━━━ Provided entries ━━━

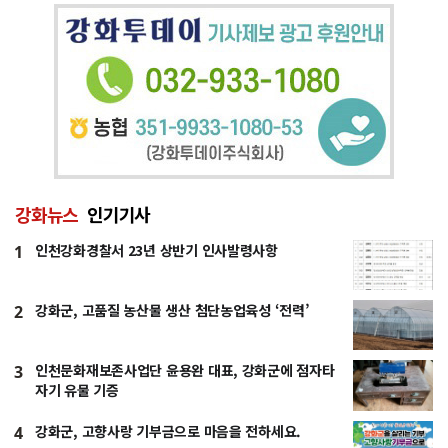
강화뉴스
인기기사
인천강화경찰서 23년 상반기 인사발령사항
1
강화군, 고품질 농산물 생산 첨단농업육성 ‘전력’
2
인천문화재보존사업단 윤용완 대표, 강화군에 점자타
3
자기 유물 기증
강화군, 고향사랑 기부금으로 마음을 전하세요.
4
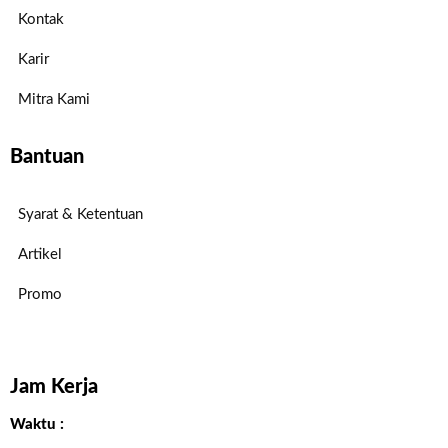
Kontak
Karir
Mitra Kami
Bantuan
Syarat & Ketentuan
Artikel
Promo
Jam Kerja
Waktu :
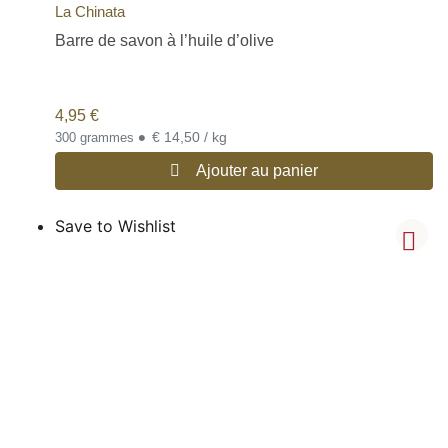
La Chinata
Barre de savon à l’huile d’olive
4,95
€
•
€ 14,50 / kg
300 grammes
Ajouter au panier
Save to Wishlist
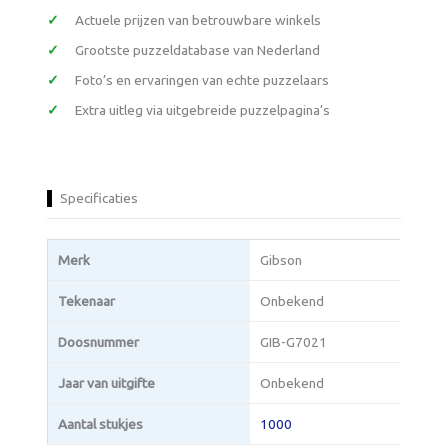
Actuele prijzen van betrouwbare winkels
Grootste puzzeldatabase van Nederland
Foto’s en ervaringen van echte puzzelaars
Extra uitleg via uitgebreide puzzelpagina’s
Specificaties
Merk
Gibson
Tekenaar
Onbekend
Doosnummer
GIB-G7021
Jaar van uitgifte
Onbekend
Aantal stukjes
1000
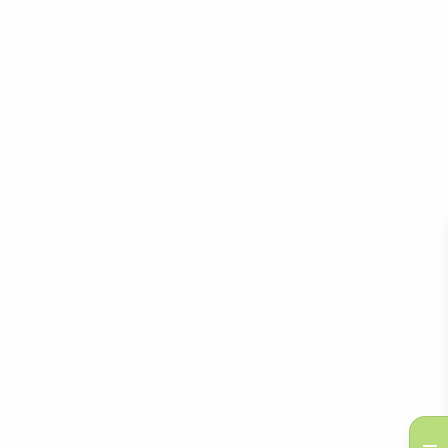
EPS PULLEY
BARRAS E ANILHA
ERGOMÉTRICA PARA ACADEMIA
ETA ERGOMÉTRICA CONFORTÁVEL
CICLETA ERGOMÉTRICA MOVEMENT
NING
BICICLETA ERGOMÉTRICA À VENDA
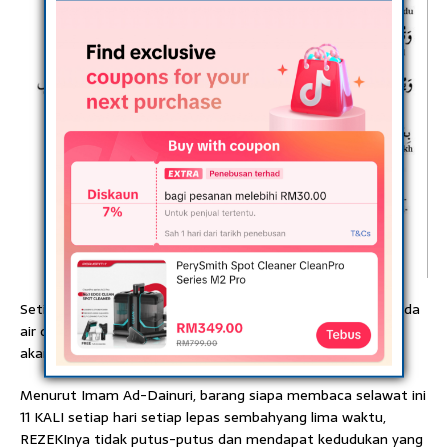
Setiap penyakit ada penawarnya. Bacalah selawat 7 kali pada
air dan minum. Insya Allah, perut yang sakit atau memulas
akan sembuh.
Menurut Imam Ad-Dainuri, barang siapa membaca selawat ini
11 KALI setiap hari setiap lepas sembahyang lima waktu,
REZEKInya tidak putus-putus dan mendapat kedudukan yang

━━━

### Task directions
Please print exactly the lines from the one holding "Jaar van uitgifte" through the final line of the data above, including both, and skip all pictures.

### Result
Jaar van uitgifte
Onbekend
Aantal stukjes
1000
EPS PULLEY
BARRAS E ANILHA
ERGOMÉTRICA PARA ACADEMIA
ETA ERGOMÉTRICA CONFORTÁVEL
CICLETA ERGOMÉTRICA MOVEMENT
NING
BICICLETA ERGOMÉTRICA À VENDA
Setiap penyakit ada penawarnya. Bacalah selawat 7 kali pada
air dan minum. Insya Allah, perut yang sakit atau memulas
akan sembuh.
Menurut Imam Ad-Dainuri, barang siapa membaca selawat ini
11 KALI setiap hari setiap lepas sembahyang lima waktu,
REZEKInya tidak putus-putus dan mendapat kedudukan yang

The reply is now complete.